Tony Lawrence, who is not a legal representative but spoke on behalf of the civic and other objectors at the tribunal, said they were considering their next step.
“I have written to the Western Cape Liquor Authority (WCLA) to ask for a meeting to discuss the outcome to help us as a community understand what we’re up against when it comes to liquor applications and how these applications are approved… We want to know what the community’s rights are and also when there is a threshold for liquor licences in a certain community,” said Mr Lawrence.
The civic, according to Mr Lawrence, now plans to interrogate the WCLA processes and work with other civics to make it harder for liquor licences to be granted and to tackle illegal shebeens in neighbourhoods afflicted by alcohol-rated social ills.
Rebecca Campbell, a spokeswoman for the WCLA, said the judge’s decision was final, and extensive reasons for the decision had been provided by the appeal tribunal.

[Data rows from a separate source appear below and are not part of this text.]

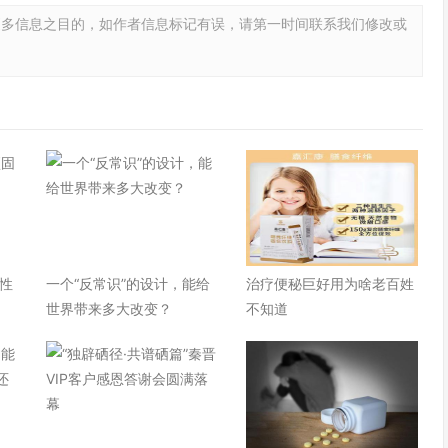
更多信息之目的，如作者信息标记有误，请第一时间联系我们修改或
性
一个“反常识”的设计，能给
治疗便秘巨好用为啥老百姓
世界带来多大改变？
不知道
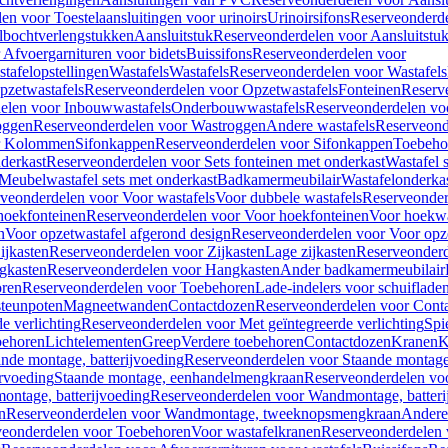
en voor Toestelaansluitingen voor urinoirs
Urinoirsifons
Reserveonderde
lbochtverlengstukken
Aansluitstuk
Reserveonderdelen voor Aansluitstu
Afvoergarnituren voor bidets
Buissifons
Reserveonderdelen voor
tafelopstellingen
Wastafels
Wastafels
Reserveonderdelen voor Wastafels
pzetwastafels
Reserveonderdelen voor Opzetwastafels
Fonteinen
Reserv
elen voor Inbouwwastafels
Onderbouwwastafels
Reserveonderdelen vo
oggen
Reserveonderdelen voor Wastroggen
Andere wastafels
Reserveond
or Kolommen
Sifonkappen
Reserveonderdelen voor Sifonkappen
Toebeho
nderkast
Reserveonderdelen voor Sets fonteinen met onderkast
Wastafel 
Meubelwastafel sets met onderkast
Badkamermeubilair
Wastafelonderka
veonderdelen voor Voor wastafels
Voor dubbele wastafels
Reserveonder
hoekfonteinen
Reserveonderdelen voor Voor hoekfonteinen
Voor hoekwa
n
Voor opzetwastafel afgerond design
Reserveonderdelen voor Voor opze
ijkasten
Reserveonderdelen voor Zijkasten
Lage zijkasten
Reserveonderd
gkasten
Reserveonderdelen voor Hangkasten
Ander badkamermeubilair
ren
Reserveonderdelen voor Toebehoren
Lade-indelers voor schuiflade
steunpoten
Magneetwanden
Contactdozen
Reserveonderdelen voor Cont
e verlichting
Reserveonderdelen voor Met geïntegreerde verlichting
Spi
ehoren
Lichtelementen
Greep
Verdere toebehoren
Contactdozen
Kranen
K
ande montage, batterijvoeding
Reserveonderdelen voor Staande montage,
rvoeding
Staande montage, eenhandelmengkraan
Reserveonderdelen vo
ntage, batterijvoeding
Reserveonderdelen voor Wandmontage, batteri
n
Reserveonderdelen voor Wandmontage, tweeknopsmengkraan
Andere
veonderdelen voor Toebehoren
Voor wastafelkranen
Reserveonderdelen 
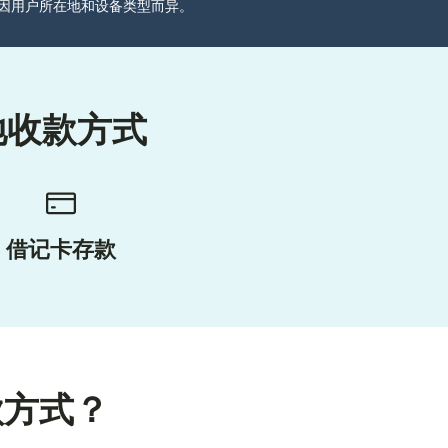
分可能因用户所在地和设备类型而异。
地收款方式
借记卡存款
款方式？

She confirmed that the liquor licence application had initially been refused but later approved by the judge: “The issuing of the licence is in the process of being finalised. Once the licence has been issued, trading may commence,” she said.
Mr Solomons said civic associations needed more support to fight similar issues.
Mr Lawrence said more research on the harmful effects of alcohol would give civic groups more power to object to liquor-licence applications.
Applicant Kirby Jacobs is relieved the process is over: “My application met all the requirements of the act and ticked all the boxes as indicated by the liquor board upon applying,” said said.
She could not understand why the liquor licence had been denied the first time, she said. “I feel that the liquor board is influenced by emotional and unsubstantiated objections, and a small minority does not represent a community of more than 20 000 people.”
The objectors should accept defeat and move on, she said.
“There are way more important issues to address in the areas they say they represent, and if they put as much time and effort as they did into this liquor license application they can surely make Retreat and Steenberg a better place for all.”